From education to employment

Jisc launches strategy to support FE and skills providers through a tech evolution


A three-year plan has been launched that aims to “provide digital services that elevate the further education and skills sector’s ability to serve people as lifelong learners”. 

Developed following months of discussion with sector leaders, the new FE and skills strategy from the UK’s edtech not-for-profit, Jisc, will help steer and support further education colleges across the four nations of the UK, sixth form colleges in England and Wales, specialist colleges and independent specialist colleges in England, adult and community learning providers and work-based learning providers in Wales. 

Work on the strategy began towards the end of 2019 and has been refined to take account of the pandemic’s impact on the sector, as highlighted by the joint Jisc and AoC research project, Shaping the Digital Future of FE and Skills, which ran between May and July, 2020.  

Jisc’s MD of FE and skills, Robin Ghurbhurun, who is responsible for the strategy document, believes it will help the sector build upon the learnings from lockdown.  

He says: 

“While the pandemic has been hugely disruptive and stressful for many, it has given further education and skills providers a long-overdue shot-in-the-arm – the catalyst required to push the sector into a new era of technology-enhanced education.  

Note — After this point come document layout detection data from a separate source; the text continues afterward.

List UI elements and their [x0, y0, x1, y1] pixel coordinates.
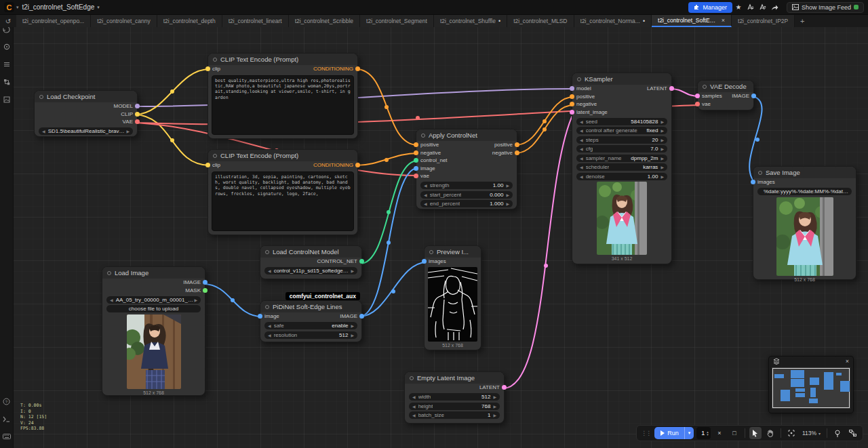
conditioning-port[interactable]	[414, 150, 418, 155]
output-conditioning[interactable]: CONDITIONING	[313, 162, 354, 168]
input-positive[interactable]: positive	[576, 94, 595, 100]
denoise-widget[interactable]: ◀denoise1.00▶	[576, 173, 667, 180]
collapse-dot[interactable]	[758, 171, 762, 175]
graph-canvas[interactable]: Load Checkpoint MODEL CLIP VAE ◀SD1.5\be…	[0, 0, 868, 448]
conditioning-port[interactable]	[355, 66, 360, 71]
new-tab-button[interactable]: +	[795, 15, 810, 27]
image-port[interactable]	[258, 314, 262, 319]
upload-button[interactable]: choose file to upload	[106, 305, 201, 312]
output-positive[interactable]: positive	[494, 142, 513, 148]
seed-widget[interactable]: ◀seed584105828▶	[576, 118, 667, 125]
collapse-dot[interactable]	[410, 376, 414, 380]
node-empty-latent-image[interactable]: Empty Latent Image LATENT ◀width512▶ ◀he…	[404, 371, 505, 424]
height-widget[interactable]: ◀height768▶	[409, 403, 500, 410]
latent-port[interactable]	[695, 94, 700, 98]
steps-widget[interactable]: ◀steps20▶	[576, 136, 667, 144]
latent-port[interactable]	[570, 110, 574, 115]
tab-shuffle[interactable]: t2i_controlnet_Shuffle•	[434, 15, 507, 27]
collapse-dot[interactable]	[107, 271, 111, 275]
workflows-icon[interactable]	[0, 73, 14, 91]
node-preview-image[interactable]: Preview I... images 512 x 768	[424, 245, 481, 350]
clip-port[interactable]	[135, 112, 140, 117]
tab-canny[interactable]: t2i_controlnet_canny	[91, 15, 157, 27]
input-model[interactable]: model	[576, 85, 591, 91]
output-latent[interactable]: LATENT	[479, 384, 500, 390]
input-clip[interactable]: clip	[212, 66, 220, 72]
resolution-widget[interactable]: ◀resolution512▶	[264, 331, 357, 339]
sampler-name-widget[interactable]: ◀sampler_namedpmpp_2m▶	[576, 155, 667, 162]
input-negative[interactable]: negative	[576, 101, 597, 107]
input-positive[interactable]: positive	[420, 142, 439, 148]
tab-mlsd[interactable]: t2i_controlnet_MLSD	[507, 15, 574, 27]
collapse-dot[interactable]	[213, 58, 217, 62]
controlnet-port[interactable]	[359, 259, 364, 264]
latent-port[interactable]	[669, 86, 674, 91]
pan-tool-button[interactable]	[764, 427, 776, 439]
node-load-controlnet-model[interactable]: Load ControlNet Model CONTROL_NET ◀contr…	[260, 245, 362, 279]
next-arrow-icon[interactable]: ▶	[126, 129, 130, 134]
clip-port[interactable]	[205, 163, 210, 167]
control-after-generate-widget[interactable]: ◀control after generatefixed▶	[576, 127, 667, 134]
input-vae[interactable]: vae	[420, 173, 429, 179]
run-button[interactable]: Run ▾	[654, 427, 694, 439]
output-clip[interactable]: CLIP	[121, 111, 134, 117]
output-image[interactable]: IMAGE	[732, 93, 750, 99]
image-port[interactable]	[203, 280, 208, 285]
node-vae-decode[interactable]: VAE Decode samples IMAGE vae	[697, 80, 754, 110]
layers-icon[interactable]	[773, 358, 780, 365]
collapse-dot[interactable]	[429, 250, 433, 254]
minimap-panel[interactable]: ×	[768, 356, 854, 413]
input-image[interactable]: image	[420, 165, 435, 171]
clip-port[interactable]	[205, 66, 210, 71]
conditioning-port[interactable]	[414, 142, 418, 147]
controlnet-port[interactable]	[414, 158, 418, 163]
model-port[interactable]	[570, 86, 574, 91]
input-clip[interactable]: clip	[212, 162, 220, 168]
output-image[interactable]: IMAGE	[183, 279, 201, 285]
prompt-textarea[interactable]: illustration, 3d, sepia, painting, carto…	[212, 171, 354, 231]
cfg-widget[interactable]: ◀cfg7.0▶	[576, 145, 667, 152]
vae-port[interactable]	[414, 174, 418, 178]
tab-openpose[interactable]: t2i_controlnet_openpo...	[16, 15, 91, 27]
node-clip-text-encode-positive[interactable]: CLIP Text Encode (Prompt) clip CONDITION…	[208, 53, 358, 139]
conditioning-port[interactable]	[355, 163, 360, 167]
conditioning-port[interactable]	[570, 94, 574, 99]
filename-prefix-widget[interactable]: %date:yyyy%-%date:MM%-%date:dd...	[757, 188, 852, 195]
toggle-links-button[interactable]	[846, 427, 859, 439]
toggle-focus-mode-button[interactable]	[831, 427, 844, 439]
conditioning-port[interactable]	[515, 142, 519, 147]
share-arrow-icon[interactable]	[769, 2, 781, 13]
node-apply-controlnet[interactable]: Apply ControlNet positive positive negat…	[416, 129, 517, 209]
clear-queue-button[interactable]: ×	[713, 427, 726, 439]
input-latent-image[interactable]: latent_image	[576, 109, 608, 115]
letter-a-down-icon[interactable]	[745, 2, 757, 13]
output-model[interactable]: MODEL	[114, 103, 134, 109]
node-library-icon[interactable]	[0, 38, 14, 56]
output-control-net[interactable]: CONTROL_NET	[317, 258, 358, 264]
tab-softedge[interactable]: t2i_controlnet_SoftEdge×	[652, 15, 732, 27]
run-options-chevron-icon[interactable]: ▾	[684, 427, 694, 439]
workflow-name-menu[interactable]: t2i_controlnet_SoftEdge▾	[22, 3, 100, 11]
safe-widget[interactable]: ◀safeenable▶	[264, 322, 357, 329]
ckpt-name-widget[interactable]: ◀SD1.5\beautifulRealistic_brav5.s...▶	[39, 127, 133, 135]
input-control-net[interactable]: control_net	[420, 157, 448, 163]
keyboard-icon[interactable]	[0, 428, 14, 445]
output-mask[interactable]: MASK	[185, 287, 201, 293]
tab-scribble[interactable]: t2i_controlnet_Scribble	[289, 15, 360, 27]
node-pidinet-softedge[interactable]: comfyui_controlnet_aux PiDiNet Soft-Edge…	[260, 300, 362, 342]
vae-port[interactable]	[135, 119, 140, 124]
stop-button[interactable]: □	[728, 427, 741, 439]
output-negative[interactable]: negative	[492, 150, 513, 156]
output-conditioning[interactable]: CONDITIONING	[313, 66, 354, 72]
collapse-dot[interactable]	[703, 85, 707, 89]
node-save-image[interactable]: Save Image images %date:yyyy%-%date:MM%-…	[753, 166, 856, 280]
vae-port[interactable]	[695, 102, 700, 106]
node-clip-text-encode-negative[interactable]: CLIP Text Encode (Prompt) clip CONDITION…	[208, 149, 358, 235]
input-image[interactable]: image	[264, 313, 279, 319]
logo-chevron-icon[interactable]: ▾	[16, 5, 19, 10]
letter-a-up-icon[interactable]	[757, 2, 769, 13]
node-ksampler[interactable]: KSampler model LATENT positive negative …	[572, 73, 672, 264]
pointer-tool-button[interactable]	[749, 427, 762, 439]
model-library-icon[interactable]	[0, 56, 14, 73]
star-icon[interactable]: ★	[732, 2, 745, 13]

“Since the day providers were forced to close campuses, those which had been slow to the digifest began to realise not just the potential of technology, but the necessity. These organisations were challenged the most at the beginning of lockdown but have hopefully emerged all the stronger for it.   

“My hope is that their staff are now equipped with new-found digital skills and confidence in online teaching and learning and their leaders are elevating investment in digital infrastructure and edtech further up their admittedly long wish lists. Simply put, those who fail to invest in the benefits of long-term digital transformation risk failure.

“Jisc will continue to do all it can to help. Our experts have supported the sector to manage the extraordinary short-term challenges presented by COVID-19 and, in the longer term, will help providers to excel while they respond to the policies of all UK governments, regional skills needs and the impact of Industry 4.0.” 

The strategy sets out the needs and ambitions of the sector, using information from sources including the Commission on the College of the Future. It also introduces the ‘digital elevation model’, which will eventually be an online self-serve tool to help providers plan and invest in a digital journey relevant to their unique circumstances. 

Finally, the strategy highlights the current Jisc portfolio for FE and skills and outlines the services it will develop for the sector over the next three years.